The challenging part is to transform the JAX model parameters from :code:`DeviceArray` to :code:`NumPy ndarray` to make them compatible with `NumPyClient`.

The two :code:`NumPyClient` methods :code:`fit` and :code:`evaluate` make use of the functions :code:`train()` and :code:`evaluate()` previously defined in :code:`jax_training.py`.
So what we really do here is we tell Flower through our :code:`NumPyClient` subclass which of our already defined functions to call for training and evaluation.
We included type annotations to give you a better understanding of the data types that get passed around.

.. code-block:: python


class FlowerClient(fl.client.NumPyClient):
"""Flower client implementing using linear regression and JAX."""

def __init__(
self,
params: Dict,
grad_fn: Callable,
train_x: List[np.ndarray],
train_y: List[np.ndarray],
test_x: List[np.ndarray],
test_y: List[np.ndarray],
) -> None:
self.params= params
self.grad_fn = grad_fn
self.train_x = train_x
self.train_y = train_y
self.test_x = test_x
self.test_y = test_y

def get_parameters(self, config) -> Dict:
# Return model parameters as a list of NumPy ndarrays
parameter_value = []
for _, val in self.params.items():
parameter_value.append(np.array(val))
return parameter_value

def set_parameters(self, parameters: List[np.ndarray]) -> Dict:
# Collect model parameters and update the parameters of the local model
value=jnp.ndarray
params_item = list(zip(self.params.keys(),parameters))
for item in params_item:
key = item[0]
value = item[1]
self.params[key] = value
return self.params


def fit(
self, parameters: List[np.ndarray], config: Dict
) -> Tuple[List[np.ndarray], int, Dict]:
# Set model parameters, train model, return updated model parameters
print("Start local training")
self.params = self.set_parameters(parameters)
self.params, loss, num_examples = jax_training.train(self.params, self.grad_fn, self.train_x, self.train_y)
results = {"loss": float(loss)}
print("Training results", results)
return self.get_parameters(config={}), num_examples, results

def evaluate(
self, parameters: List[np.ndarray], config: Dict
) -> Tuple[float, int, Dict]:
# Set model parameters, evaluate the model on a local test dataset, return result
print("Start evaluation")
self.params = self.set_parameters(parameters)
loss, num_examples = jax_training.evaluation(self.params,self.grad_fn, self.test_x, self.test_y)
print("Evaluation accuracy & loss", loss)
return (
float(loss),
num_examples,
{"loss": float(loss)},
)

Having defined the federation process, we can run it.

.. code-block:: python

def main() -> None:
"""Load data, start MNISTClient."""

# Load data
train_x, train_y, test_x, test_y = jax_training.load_data()
grad_fn = jax.grad(jax_training.loss_fn)

# Load model (from centralized training) and initialize parameters
model_shape = train_x.shape[1:]
params = jax_training.load_model(model_shape)

# Start Flower client
client = FlowerClient(params, grad_fn, train_x, train_y, test_x, test_y)
fl.client.start_numpy_client(server_address="0.0.0.0:8080", client)

if __name__ == "__main__":
main()


And that's it.

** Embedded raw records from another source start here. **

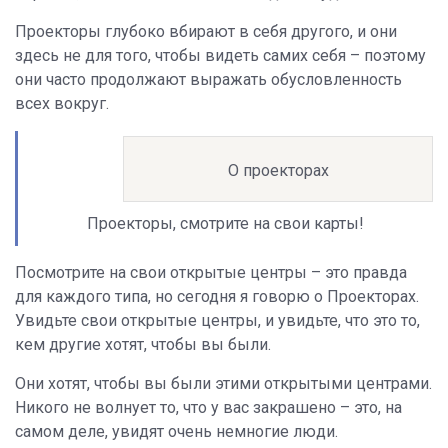
Проекторы глубоко вбирают в себя другого, и они
здесь не для того, чтобы видеть самих себя – поэтому
они часто продолжают выражать обусловленность
всех вокруг.
О проекторах
Проекторы, смотрите на свои карты!
Посмотрите на свои открытые центры – это правда
для каждого типа, но сегодня я говорю о Проекторах.
Увидьте свои открытые центры, и увидьте, что это то,
кем другие хотят, чтобы вы были.
Они хотят, чтобы вы были этими открытыми центрами.
Никого не волнует то, что у вас закрашено – это, на
самом деле, увидят очень немногие люди.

You can now open two additional terminal windows and run

.. code-block:: python

python3 client.py

in each window (make sure that the server is still running before you do so) and see your JAX project run federated learning across two clients. Congratulations!

Next Steps
----------

The source code of this example was improved over time and can be found here: `Quickstart JAX <https://github.com/adap/flower/blob/main/examples/quickstart_jax>`_.
Our example is somewhat over-simplified because both clients load the same dataset.

You're now prepared to explore this topic further. How about using a more sophisticated model or using a different dataset? How about adding more clients?